# WHY is a Refracting telescope image distance $S'=-\infty$?

In the above slide, it says that "Eyepiece '2' makes the image distance $S'$ approach $-\infty$." However, What I don't understand is that if I place my eye right at the Eyepiece 2, then I would see the image as if the object (for example, moon) is right in front of me as if I'm observing a rock in my hand...

Therefore, I feel like $S'$ has to be closer to zero or some finite number! not negative infinity...

Also, eventhough $S'$ is actually negative infinity, I quite don't understand how the moon can be observed as if I am observing a rock right in my hand... If $S'=-\infty$, then my brain says that we can't really observe the cracks, rocks, or even sand in the moon since the object is so much farther away from me...

Could somebody explain why I am confused???

• Thanks for including the image but it's still quite hard to read, could you have a go at cutting out all the unnecessary stuff in the screenshot and giving us an enlarged image, or alternatively redraw the diagram clearly for us? Aug 7, 2014 at 17:17
• I should clarify, it's more the diagram that's hard to read than the text... Aug 7, 2014 at 17:38
• You can magnify the internet by pressing "ctrl + '+'" in your keyboard (if you are using window not apple). I should say, the diagram doesn't matter for you to explain this problem, if you know how the telescope works mathematically... Plus, the diagram isn't indicating where the $s'$ of the eyepiece 2 anyway.
– User
Aug 7, 2014 at 17:45
• That is true but it just makes working it out a bit of a strain... Oh well, I'll have a shot at answering it below Aug 7, 2014 at 17:53

Anyway, as a brief answer to your question remember that your eye is yet another lens focusing the light to a point on your retina. Thus you don't want an image coming into your eye which is already being focused to a point.

Your eye is built to focus light coming in roughly perpendicular to the lens, i.e. (no pun intended) your eye will focus light incident on it in the form of straight parallel rays.

That's effectively what a focus point at $-\infty$ means. Remember that parallel lines meet at infinity, and therefore also at $-\infty$, i think the choice of sign just being convention (though maybe someone else knows better?)

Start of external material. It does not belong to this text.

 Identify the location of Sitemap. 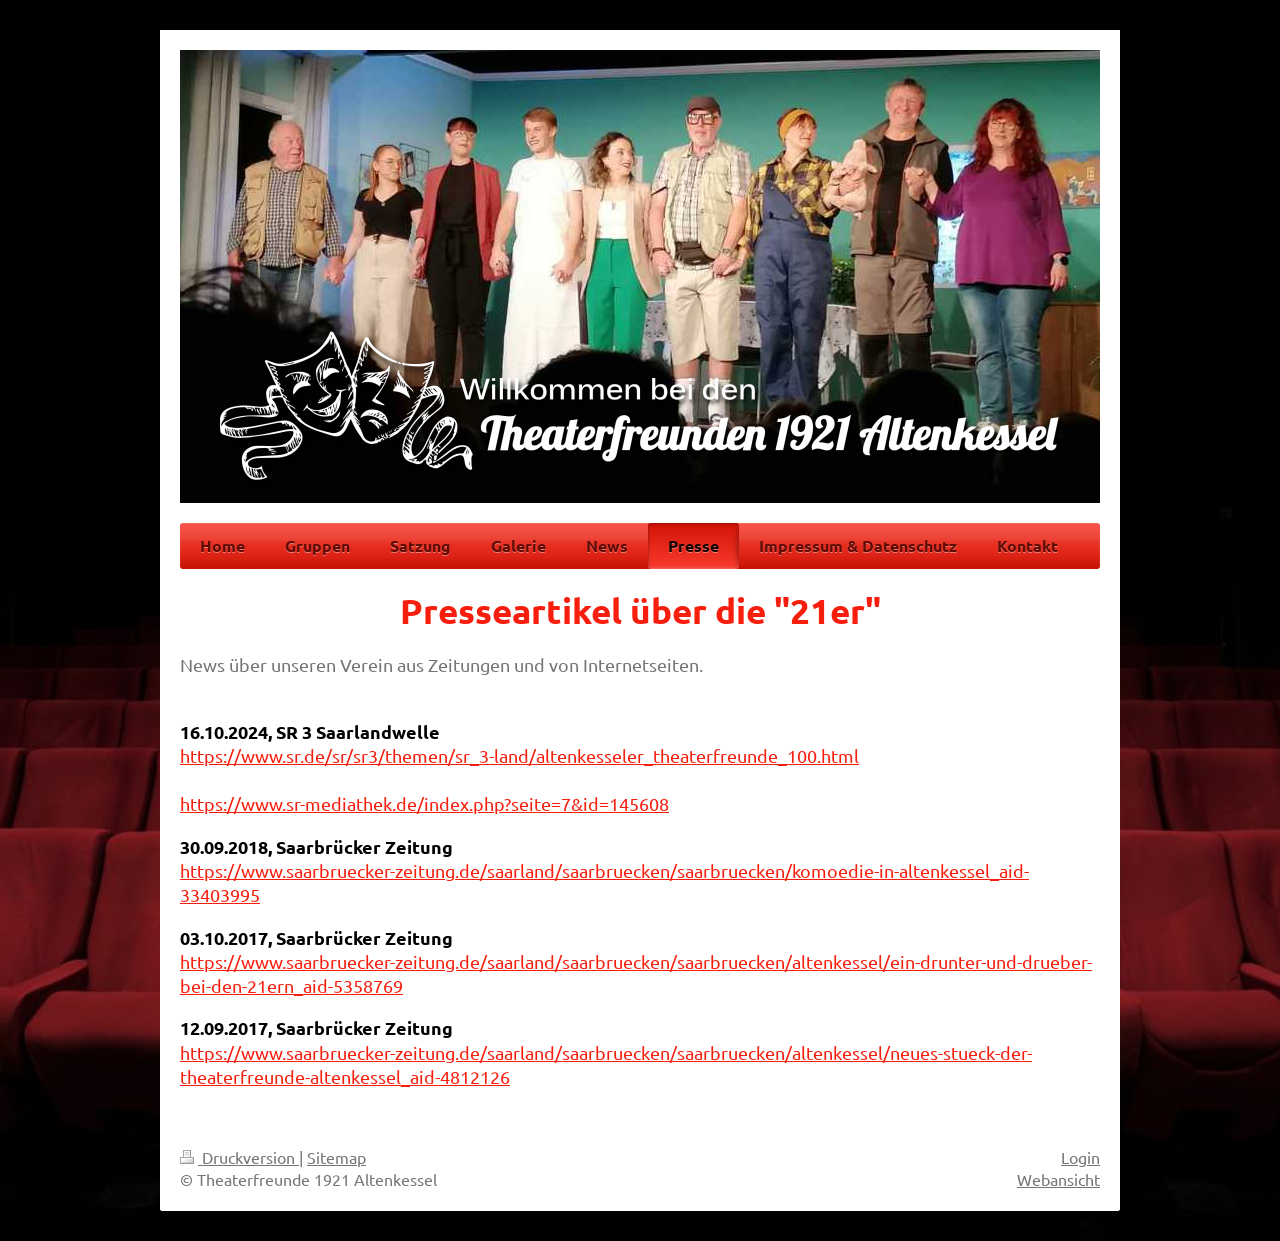
(336, 1157).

n.b. it's true that the eye can focus light from a focal point nearer than infinity, otherwise you wouldn't be able to see anything but the stars, but for the image to have a nearby focal point would require it to be inverted, and there may be other reasons why we prefer to focus this light as coming in from infinity?

• You just explained what I already know... I don't want this kind of explanation.. I just want to know why we can see the moon as if I am looking at a rock in front of me in my hand. The mathematical convention in the lecture says that the moon is at infinity $s'=-\infty$. But what I see through the telescope is the moon right in front of me $s>-\infty$. Do you get it? The mathematical result is contradicting the intuition.
– User
Aug 7, 2014 at 18:08
• On the other hand, the negative sign in front of $\infty$ indicates that the image is virtual. Wow, I'm actually teaching you, not learning from you.
– User
Aug 7, 2014 at 18:12
• Even a rock in your hand is at a distance of roughly infinity compared to the lens in your eye that's doing the focusing. As for the -ve sign, you may be right, although geometrically the two infinities are equivalent here, as they simply describe where lines meet. Aug 7, 2014 at 18:22
• Well, that is not true. a rock in my hand is not at a distance of roughly infinity compared to the lens in my eye. It is because, if that is true, than, there shouldn't be near point of the lens in my eye which makes my muscles around my lenses of my eye to change its focal length.
– User
Aug 7, 2014 at 18:30

The purpose of the eyepiece is to let you look at the tiny, real, inverted image formed by the objective lens.

It does this the way any magnifying glass does it. It forms a virtual, huge, still inverted image at a convenient distance away from the eyepiece. By convenient, I mean as far away as the user's eye can focus.

When you look at a rock in your hand, you can do so because the lens in your eye can take light from the arm's-length rock, and form a good image on the retina of your eye.

So, you want to see more detail in the rock (fossils, flecks of gold, whatever). So you bring it closer to your eye, so it will be bigger. But your old, inflexible eye-lenses refuse to focus that closely. So you whip out a magnifying glass, and use it. You probably don't notice, but the lenses in your eye can now relax and focus on whatever is your far point. You move the magnifying glass around until it forms an image of the rock at that distance, but larger than before.